Late last month, the U.S. Department of Transportation released a series of proposals to safeguard oil cars traveling from the Bakken shale formation in North Dakota to refineries around the country, often more than a thousand miles away. Among the proposals were phasing out tank cars that have proven vulnerable to explosions, imposing speed restrictions, and requiring trains to notify local first responders as they pass through states.
“Safety is our top priority,” said Transportation Secretary Anthony Foxx of the department’s proposal, which he called the “most significant progress yet in developing and enforcing new rules to ensure that all flammable liquids, including Bakken crude and ethanol, are transported safely.”
But in North Dakota, such liquid has been the lifeblood of a surging economy. Since the advent of new technology that helped companies tap the Bakken formation, North Dakota has enjoyed a massive energy boom. The unemployment rate has dropped to 2.7%, the lowest in the nation. Incomes are rising. And a sparsely populated state sprawled across the harsh northern prairie is suddenly adding well-paying jobs faster than it can fill them. As the U.S. economy slumped into recession and struggled to fight through a sluggish recovery, North Dakota was a rare bright spot on a bleak economic horizon.
Which may be why Foxx’s comments didn’t go down so well in the state. Last week, when he and U.S. Energy Secretary Ernest Moniz attended an energy policy summit in the state capital of Bismarck, Governor Jack Dalrymple jumped on the perceived criticism, asking why Bakken crude has been singled out in federal studies.
“The risk level is higher than we’ve seen in other parts of the country,” Foxx said, according to local reports. “We’ve got to raise our game on safety.”
But it is a matter of dispute whether shale oil from the Bakken is more volatile than traditional oil, and thus prone to explosion. As Washington considers new regulations, the state is undertaking its own study of whether and how companies should treat oil at the wellheads before transporting it.
In the coming weeks, the North Dakota Industrial Commission will hold public hearings to solicit input about the possibility of new requirements, says Alison Ritter, a spokeswoman for the North Dakota Department of Mineral Resources. The session will be just the second public hearings on energy in the past three years.
It is unclear whether the state is prepared to effectively regulate the very industry that propelled it to prosperity.
The Industrial Commission is composed of three of the state’s top elected officials: Governor Jack Dalrymple, Attorney General Wayne Stenehjem, and Agriculture Commissioner Doug Goehring. All are Republicans.
Dalrymple has been a friend of oil and gas concerns. His 2012 election victory was aided by $287,965 from the oil and gas industry, a total that surpasses than any other industry, according to data compiled by the National Institute on Money in State Politics. The governor’s office did not directly return multiple requests for comment.

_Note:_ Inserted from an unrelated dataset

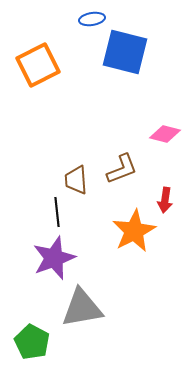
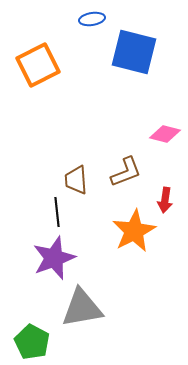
blue square: moved 9 px right
brown L-shape: moved 4 px right, 3 px down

Lynn Helms, the state’s top oil and gas regulator, has industry ties of his own. The director of the Department of Mineral Resources, Helms spent years working for energy firms before taking a job with the Industrial Commission in 1998. This is not uncommon, but critics say it raises questions of whether the regulator should also hold responsibility for promoting oil production.
“How can you regulate an industry, and make sure they’re following all the rules and safeguards on Mondays,” says Kenton Onstad, a Democratic representative in the North Dakota legislature, “and then on Tuesday go out and promote it? It should be either one or the other.”
New requirements for treating crude at the well sites could be costly for the energy businesses that operate in the Bakken. Industry groups say the formation’s crude has no unique dangers and should not be subject to special regulations. The North Dakota Petroleum Council, an industry group, paid engineering and chemical analysis firms about $400,000 to produce a report on the characteristics of Bakken crude. The study determined it did not pose any greater risk for rail transport than other types of crude or transportation fuels. “All of this data does not support the speculation that Bakken crude is more volatile or flammable,” said NDPC vice president Kari Cutting.
Ritter said the Industrial Commission would be expected to issue a decision within 30 days of the public hearing. “The goal,” she says, “is to make crude as safe as possible for transport.”